AT&T offers me a free phone, with some ….

See anything odd about this ad?  This was in a webpage where click responses pay for the music, so communicating the correct information is important.  Did the person who created this ad simply:

  • lack a dictionary?
  • feel lazy that day?
  • have no idea what a spell checker is?

Then there is the “AT&T as Evil Empire” interpretation– the key word is so badly mangled that the eye simply doesn’t see it, and the clueless victim falls into the trap (of two years with one of the worst customer service outfits I’ve ever seen).


3 Replies to “Uh… what?”

  1. um….. what?

    It’s really bad grammarily to repeat the word free twice like that, especially since only the FIRST one (and smaller one) is talking about “no charge”, as opposed to the second one (bigger) talking about “no restriction”. And then they abbreviated “year” at the bottom. And there seem to be a lot of hyphens.

    so. help me out. Your star pupil is failing the “I graduated from homeschool test”. what’s the big deal with the add?

    and for the record, you know you just posted a jpg of the add, right? not the whole video?

  2. OK. Maybe I’m weird, or maybe I have been burned by Bellsouth (which still lives in the belly of the AT&T beast) so many times that I just assume they are trying to stab me in the body parts.

    Can you pronounce this word?


    The Evil Empire idea must be right- your eye didn’t even see it…

    The video! Aarugh!! I don’t want to SELL you on AT&T. Actually, your comment reveals hapless marketing ineptitude on an even deeper level. The first “free” IS talking about cost (and is a lie- you do pay for the handset- it is built into the monthly fee), but the second isn’t talking about “restrictrictions”, but about the ability to use a speakerphone (in the car, we assume). You know this because there is a dash after “hands”, as in “hands-free”.
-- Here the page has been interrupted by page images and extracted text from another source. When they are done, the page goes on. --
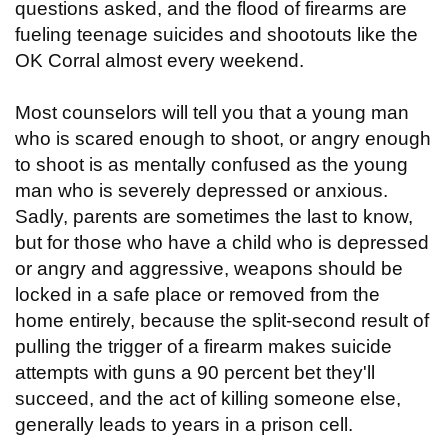
questions asked, and the flood of firearms are
fueling teenage suicides and shootouts like the
OK Corral almost every weekend.
Most counselors will tell you that a young man
who is scared enough to shoot, or angry enough
to shoot is as mentally confused as the young
man who is severely depressed or anxious.
Sadly, parents are sometimes the last to know,
but for those who have a child who is depressed
or angry and aggressive, weapons should be
locked in a safe place or removed from the
home entirely, because the split-second result of
pulling the trigger of a firearm makes suicide
attempts with guns a 90 percent bet they'll
succeed, and the act of killing someone else,
generally leads to years in a prison cell.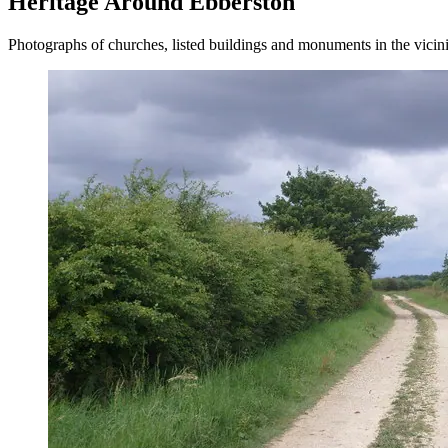
Heritage Around Ebberston
Photographs of churches, listed buildings and monuments in the vicin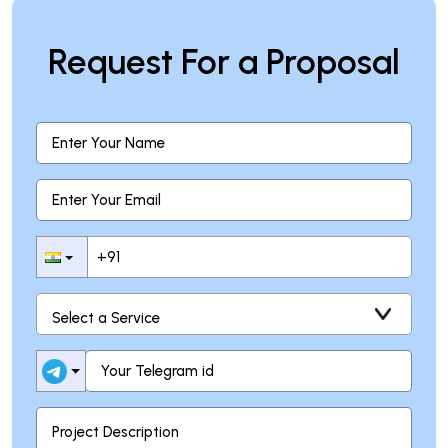
Request For a Proposal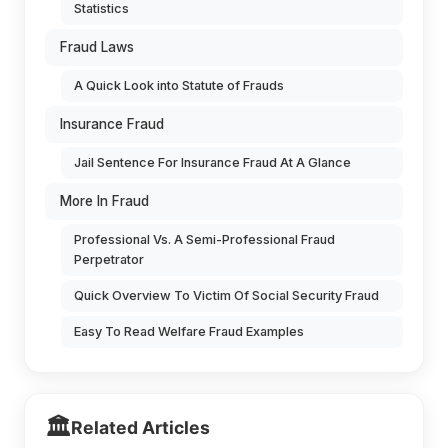
Statistics
Fraud Laws
A Quick Look into Statute of Frauds
Insurance Fraud
Jail Sentence For Insurance Fraud At A Glance
More In Fraud
Professional Vs. A Semi-Professional Fraud
Perpetrator
Quick Overview To Victim Of Social Security Fraud
Easy To Read Welfare Fraud Examples
🏛️
Related Articles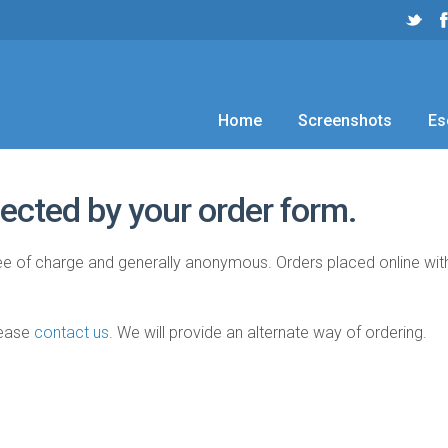
Home
Screenshots
Es
ected by your order form.
free of charge and generally anonymous. Orders placed online wi
lease
contact us
. We will provide an alternate way of ordering.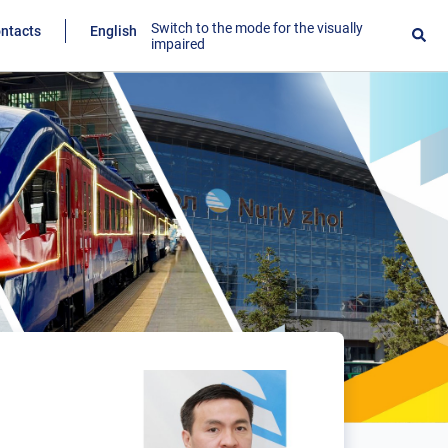
Switch to the mode for the visually
ntacts
English
impaired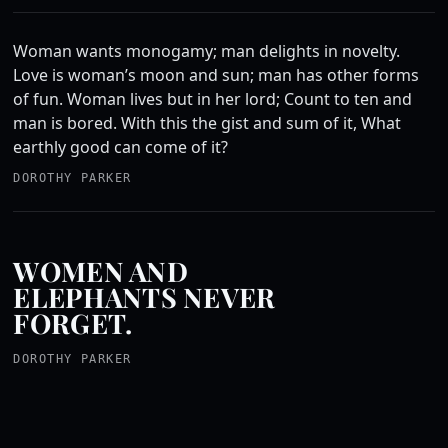
Woman wants monogamy; man delights in novelty.
Love is woman’s moon and sun; man has other forms
of fun. Woman lives but in her lord; Count to ten and
man is bored. With this the gist and sum of it, What
earthly good can come of it?
DOROTHY PARKER
WOMEN AND
ELEPHANTS NEVER
FORGET.
DOROTHY PARKER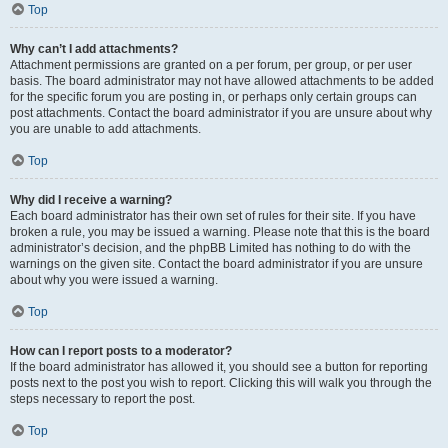
Top
Why can’t I add attachments?
Attachment permissions are granted on a per forum, per group, or per user
basis. The board administrator may not have allowed attachments to be added
for the specific forum you are posting in, or perhaps only certain groups can
post attachments. Contact the board administrator if you are unsure about why
you are unable to add attachments.
Top
Why did I receive a warning?
Each board administrator has their own set of rules for their site. If you have
broken a rule, you may be issued a warning. Please note that this is the board
administrator’s decision, and the phpBB Limited has nothing to do with the
warnings on the given site. Contact the board administrator if you are unsure
about why you were issued a warning.
Top
How can I report posts to a moderator?
If the board administrator has allowed it, you should see a button for reporting
posts next to the post you wish to report. Clicking this will walk you through the
steps necessary to report the post.
Top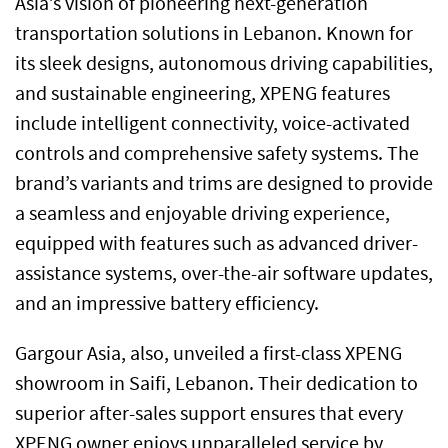
Asia’s vision of pioneering next-generation
transportation solutions in Lebanon. Known for
its sleek designs, autonomous driving capabilities,
and sustainable engineering, XPENG features
include intelligent connectivity, voice-activated
controls and comprehensive safety systems. The
brand’s variants and trims are designed to provide
a seamless and enjoyable driving experience,
equipped with features such as advanced driver-
assistance systems, over-the-air software updates,
and an impressive battery efficiency.
Gargour Asia, also, unveiled a first-class XPENG
showroom in Saifi, Lebanon. Their dedication to
superior after-sales support ensures that every
XPENG owner enjoys unparalleled service by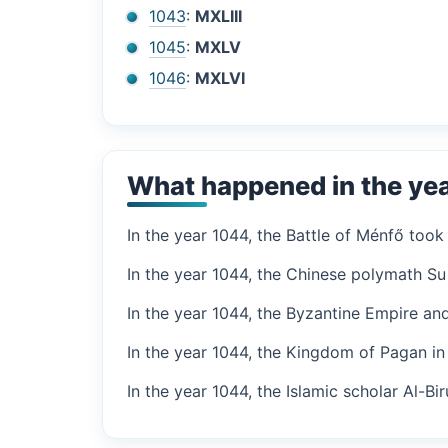
1043
:
MXLIII
1045
:
MXLV
1046
:
MXLVI
What happened in the ye
In the year 1044, the Battle of Ménfő too
In the year 1044, the Chinese polymath Su 
In the year 1044, the Byzantine Empire and
In the year 1044, the Kingdom of Pagan i
In the year 1044, the Islamic scholar Al-Bi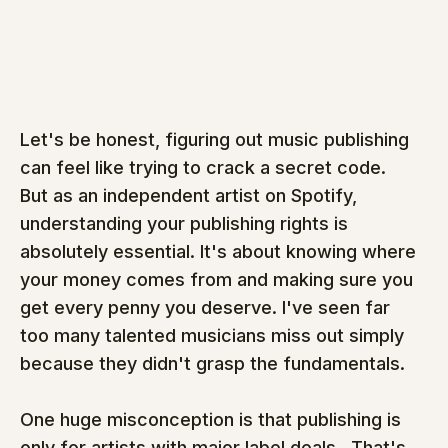
Let's be honest, figuring out music publishing 
can feel like trying to crack a secret code.  
But as an independent artist on Spotify, 
understanding your publishing rights is 
absolutely essential. It's about knowing where 
your money comes from and making sure you 
get every penny you deserve. I've seen far 
too many talented musicians miss out simply 
because they didn't grasp the fundamentals.
One huge misconception is that publishing is 
only for artists with major label deals.  That's 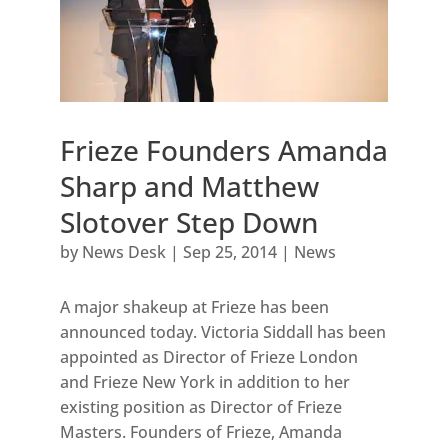
Frieze Founders Amanda
Sharp and Matthew
Slotover Step Down
by
News Desk
|
Sep 25, 2014
|
News
A major shakeup at Frieze has been
announced today. Victoria Siddall has been
appointed as Director of Frieze London
and Frieze New York in addition to her
existing position as Director of Frieze
Masters. Founders of Frieze, Amanda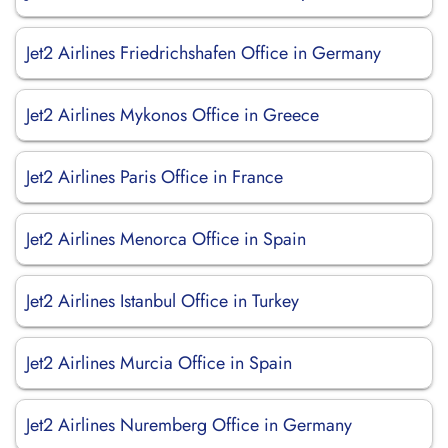
Jet2 Airlines Friedrichshafen Office in Germany
Jet2 Airlines Mykonos Office in Greece
Jet2 Airlines Paris Office in France
Jet2 Airlines Menorca Office in Spain
Jet2 Airlines Istanbul Office in Turkey
Jet2 Airlines Murcia Office in Spain
Jet2 Airlines Nuremberg Office in Germany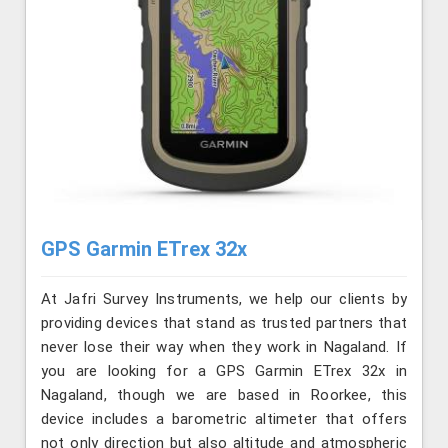
GPS Garmin ETrex 32x
At Jafri Survey Instruments, we help our clients by
providing devices that stand as trusted partners that
never lose their way when they work in Nagaland. If
you are looking for a GPS Garmin ETrex 32x in
Nagaland, though we are based in Roorkee, this
device includes a barometric altimeter that offers
not only direction but also altitude and atmospheric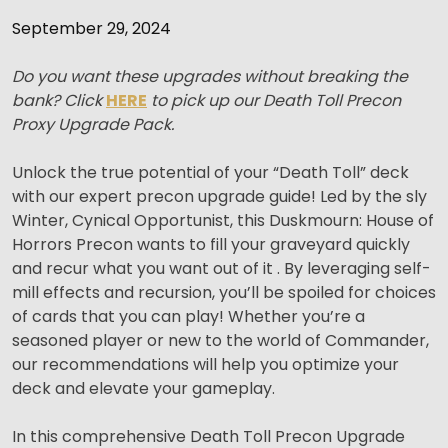
September 29, 2024
Do you want these upgrades without breaking the
bank? Click
HERE
to pick up our Death Toll Precon
Proxy Upgrade Pack.
Unlock the true potential of your “Death Toll” deck
with our expert precon upgrade guide! Led by the sly
Winter, Cynical Opportunist, this Duskmourn: House of
Horrors Precon wants to fill your graveyard quickly
and recur what you want out of it . By leveraging self-
mill effects and recursion, you’ll be spoiled for choices
of cards that you can play! Whether you’re a
seasoned player or new to the world of Commander,
our recommendations will help you optimize your
deck and elevate your gameplay.
In this comprehensive Death Toll Precon Upgrade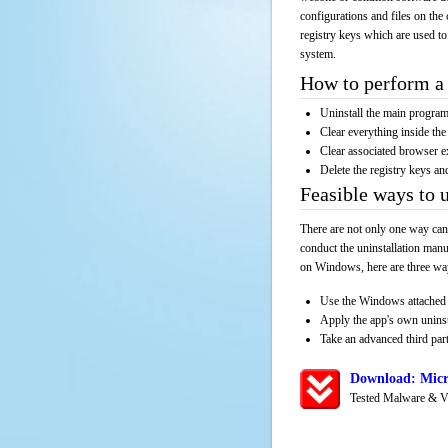
configurations and files on the 
registry keys which are used to
system.
How to perform a 
Uninstall the main progr
Clear everything inside the 
Clear associated browser e
Delete the registry keys an
Feasible ways to 
There are not only one way can
conduct the uninstallation manu
on Windows, here are three way
Use the Windows attached 
Apply the app's own unins
Take an advanced third part
Download: Micr
Tested Malware & V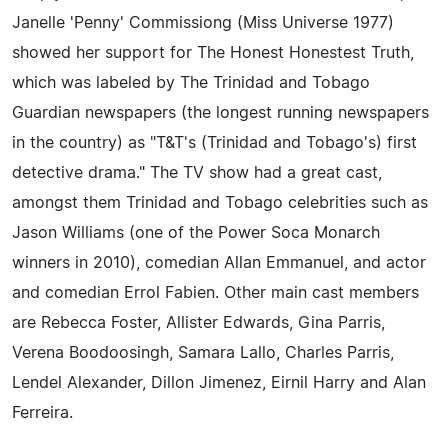
Janelle 'Penny' Commissiong (Miss Universe 1977)
showed her support for The Honest Honestest Truth,
which was labeled by The Trinidad and Tobago
Guardian newspapers (the longest running newspapers
in the country) as "T&T's (Trinidad and Tobago's) first
detective drama." The TV show had a great cast,
amongst them Trinidad and Tobago celebrities such as
Jason Williams (one of the Power Soca Monarch
winners in 2010), comedian Allan Emmanuel, and actor
and comedian Errol Fabien. Other main cast members
are Rebecca Foster, Allister Edwards, Gina Parris,
Verena Boodoosingh, Samara Lallo, Charles Parris,
Lendel Alexander, Dillon Jimenez, Eirnil Harry and Alan
Ferreira.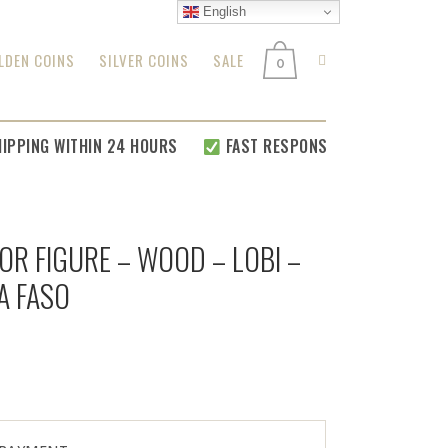
English
LDEN COINS
SILVER COINS
SALE
0
PING WITHIN 24 HOURS
FAST RESPONSE FOR
ALL YOUR REL
OR FIGURE – WOOD – LOBI –
A FASO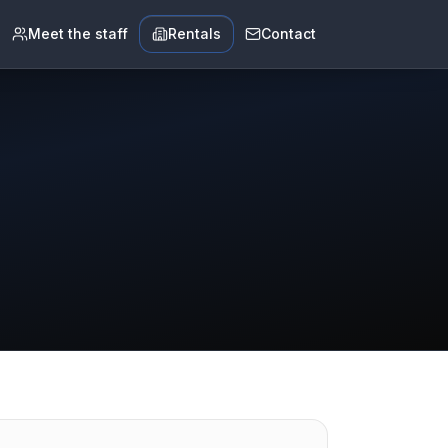
Meet the staff
Rentals
Contact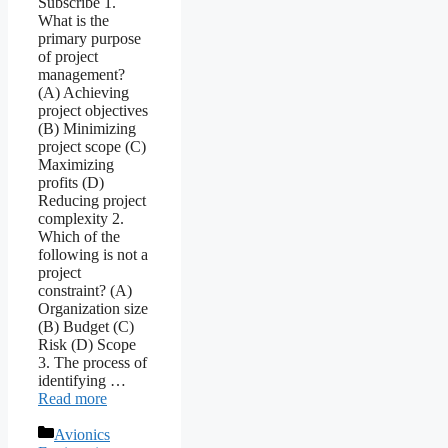
Subscribe 1.
What is the
primary purpose
of project
management?
(A) Achieving
project objectives
(B) Minimizing
project scope (C)
Maximizing
profits (D)
Reducing project
complexity 2.
Which of the
following is not a
project
constraint? (A)
Organization size
(B) Budget (C)
Risk (D) Scope
3. The process of
identifying …
Read more
Categories
Avionics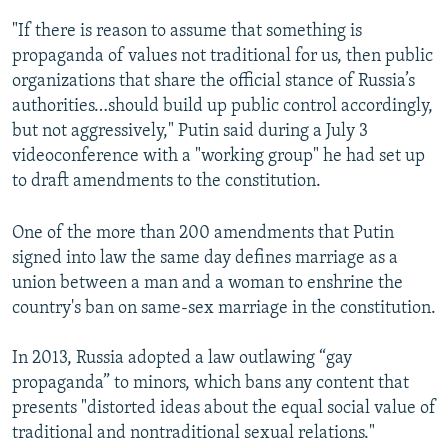
"If there is reason to assume that something is
propaganda of values not traditional for us, then public
organizations that share the official stance of Russia’s
authorities…should build up public control accordingly,
but not aggressively," Putin said during a July 3
videoconference with a "working group" he had set up
to draft amendments to the constitution.
One of the more than 200 amendments that Putin
signed into law the same day defines marriage as a
union between a man and a woman to enshrine the
country's ban on same-sex marriage in the constitution.
In 2013, Russia adopted a law outlawing “gay
propaganda” to minors, which bans any content that
presents "distorted ideas about the equal social value of
traditional and nontraditional sexual relations."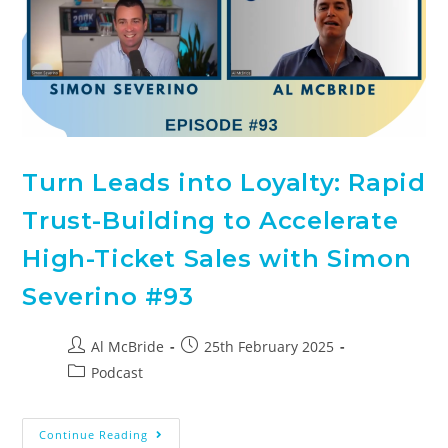
Turn Leads into Loyalty: Rapid
Trust-Building to Accelerate
High-Ticket Sales with Simon
Severino #93
Al McBride
25th February 2025
Podcast
Continue Reading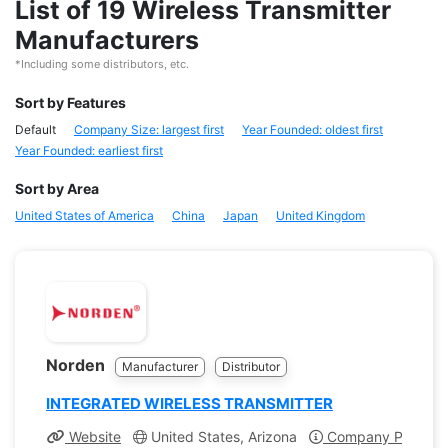
List of 19 Wireless Transmitter
Manufacturers
*Including some distributors, etc.
Sort by Features
Default
Company Size: largest first
Year Founded: oldest first
Year Founded: earliest first
Sort by Area
United States of America
China
Japan
United Kingdom
Norden
Manufacturer
Distributor
INTEGRATED WIRELESS TRANSMITTER
Website
United States, Arizona
Company Profile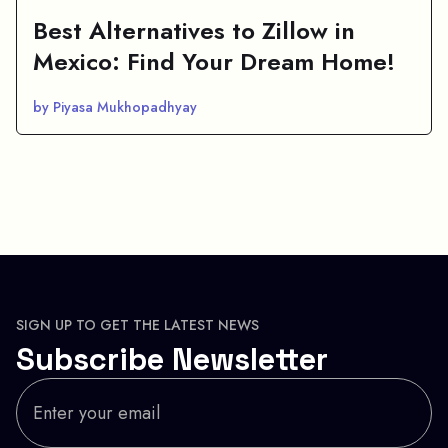
Best Alternatives to Zillow in
Mexico: Find Your Dream Home!
by Piyasa Mukhopadhyay
SIGN UP TO GET THE LATEST NEWS
Subscribe Newsletter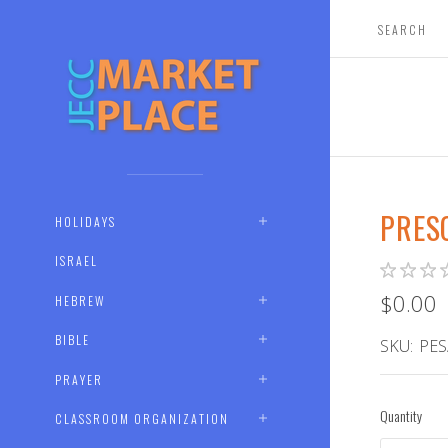
PRES
HOLIDAYS
ISRAEL
$0.00
HEBREW
BIBLE
SKU:
PES
PRAYER
Quantity
CLASSROOM ORGANIZATION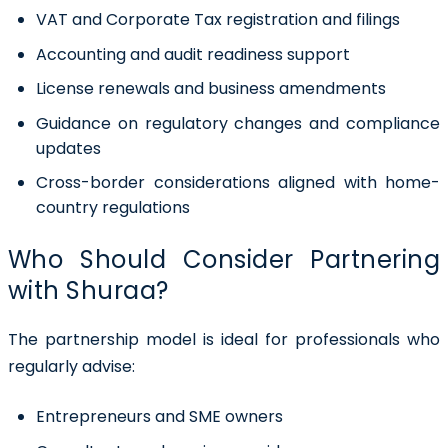
VAT and Corporate Tax registration and filings
Accounting and audit readiness support
License renewals and business amendments
Guidance on regulatory changes and compliance
updates
Cross-border considerations aligned with home-
country regulations
Who Should Consider Partnering
with Shuraa?
The partnership model is ideal for professionals who
regularly advise:
Entrepreneurs and SME owners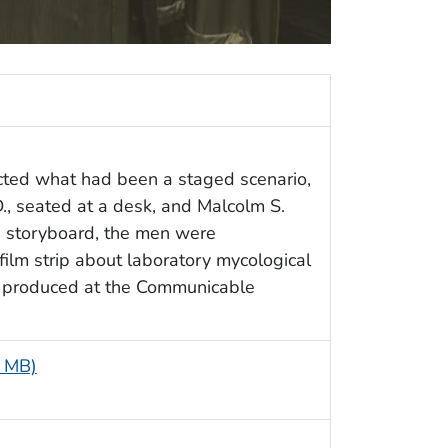
cted what had been a staged scenario,
D., seated at a desk, and Malcolm S.
d storyboard, the men were
 film strip about laboratory mycological
g produced at the Communicable
9 MB)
    I suspect the “geek curse”. That is the fact that we spend a lot of time writing code, where the placement of a single period can change the entire program (and drive you insane trying to find the mistake). Hence, we think other people read the same way we do. We write ads. Other people go “…what?”

    Scott Adams, the creator of “Dilbert”, has a special artistic ability to reveal this tension in all it’s wretched glory.